# Labs look normal but I don't feel normal



## Huggenkiss27 (Oct 15, 2012)

First I want to thank everyone for taking the time to read and look at my results. As of today I am on 50 mcg of synthroid and still feel awful. I am so tired that I cannot function normally and I'm having awful headaches and dizzy spells. My wrists, ankles, and elbows are also aching (and I'm 29; I did post a "Hi" in the introduction area for more info on me)

Some bloodwork in May showed that my TSH was 3.96 no reference range and in August I went to the endocrinologist because I suspected hypothyroid. He started me on 25 mcg of Sythroid and did bloodwork 7 weeks later on September 21. Here are the results-

TSH 1.9 (.450-4.5)
Vit D 20.9 (30-100)
T3 86 (71-180)
T4 1.33 (0.82-1.77)
TPO Ab 39 (0-34)

At my appointment the doctor also did an ultrasound. He told me that my bloodwork shows Hashimoto's and my thyroid is indicitive of it being pretty progressed. My thyroid was "did not light up but was mottled and full of white blood cells". He did not see any nodes.

So he said he'd like my TSH levels to be around 0.5 because of the Hashimoto's. I told him how poorly I was feeling and he said that my labs do not indicate that I would be feeling bad or even have known anything was wrong. I really do not believe that at all. I questioned if T3 could be added to get my energy up and he said not until I'm at a dose higher than 75 mcg of Synthroid. I also got a prescription dose of Vitamin D to take once a week.

Is it true that at those levels I should be feeling fine? He wanted me to come back in 5 months but I don't want to wait that long to see how my bloodwork changes from the increase to 25 mcg o 50 of the synthroid. I'm really considering going to a different doctor for another opinion. This is supposed to be one of the top thyroid doctors in Houston but I feel like I was just part of a herd of cattle going through the office.


----------



## Alw1977 (Aug 6, 2012)

Hi there! Take heart, you are at the beginning of a long road and have a lot to learn about your condition. Take it one step at a time, read all you can, but take charge of your condition - find a doctor you like if this one isn't cutting it.

Okay, so I am relatively new too, but a few things jump out. First, I'm not sure your doc ran the correct labs. They must run the FREE T3 and FREE T4, not total. Free T3 in particular is important. Total T3 tells you almost nothing, is my understanding.

Second, your Vit D is pitiful (sorry). I've learned that your body needs to be replete with Vit D and Ferritin in order to properly process and use the replacement thyroid you are receiving.

Third, your doc needs to run one more antibody test. TPO is only 1/2 of the equation. You also need to have him/her run something called AB (Antithyroglobulin) Test. It should be two separate values.

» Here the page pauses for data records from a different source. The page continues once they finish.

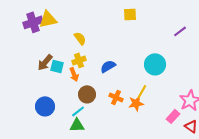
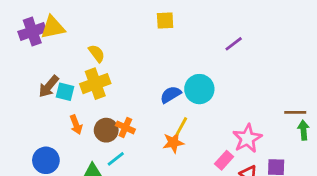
yellow cross: (79, 60) -> (95, 84), size x1.5
blue semicircle: (108, 66) -> (171, 95), moved
orange arrow: (74, 74) -> (76, 125), moved
orange cross: (116, 97) -> (125, 127), moved
blue circle: (45, 106) -> (46, 160), moved
cyan line: (78, 111) -> (116, 159), moved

I couldn't say if your labs look "normal" because they haven't given you all the information. Also have them test your ferritin, or just start taking an iron supplement. Most women of childbearing age are too low on iron anyway. I take megafood Blood Booster, but Floradix liquid is also good. I have no stake in those products, they are just what works for me. I was anemic while pregnant so I have been on the iron supp roller coaster for a while. The two I mentioned don't have any nasty stomach side effects and are very soluble.


----------



## jenny v (May 6, 2012)

I would agree that your Vitamin D is waaaay too low and that could be adding to the fatigue you're experiencing. I would also push to do the FT3 and FT4 tests and do labs every 6-8 weeks, especially if they are increasing your Synthroid. 5 months is way too long to go between lab tests.


----------



## Alw1977 (Aug 6, 2012)

One more thing - I'm not a Hashi's patient so I don't know as much about that condition as I do garden-variety Hypo, but... I do know that many Hashi's patients report that adopting a gluten free lifestyle relieves many of the symptoms. You can google "gluten free hashimoto's" or similar and find a ton of information. I think it's becoming a widely accepted fact that Hashi's patients fare better gluten free.


----------



## Huggenkiss27 (Oct 15, 2012)

Alw1977 said:


> One more thing - I'm not a Hashi's patient so I don't know as much about that condition as I do garden-variety Hypo, but... I do know that many Hashi's patients report that adopting a gluten free lifestyle relieves many of the symptoms. You can google "gluten free hashimoto's" or similar and find a ton of information. I think it's becoming a widely accepted fact that Hashi's patients fare better gluten free.


I actually was diagnosed with Celiac in June before I found out about the hashi's and have been gluten free since then. I am sensitive enough to gluten that even touching bread and not scrubbing my hands makes me sick :-( But on the good side I am feeling better on the celiac side of things (i had awful digestive issues)


----------



## Octavia (Aug 1, 2011)

I want to echo what the others have said about your Vitamin D deficiency...that can really make you feel lousy. I would suggest you REALLY concentrate on getting that level up, and once a week is probably not going to cut it. What is the once-a-week prescription you are referring to? Many of our members here take Vitamin D once or twice a day.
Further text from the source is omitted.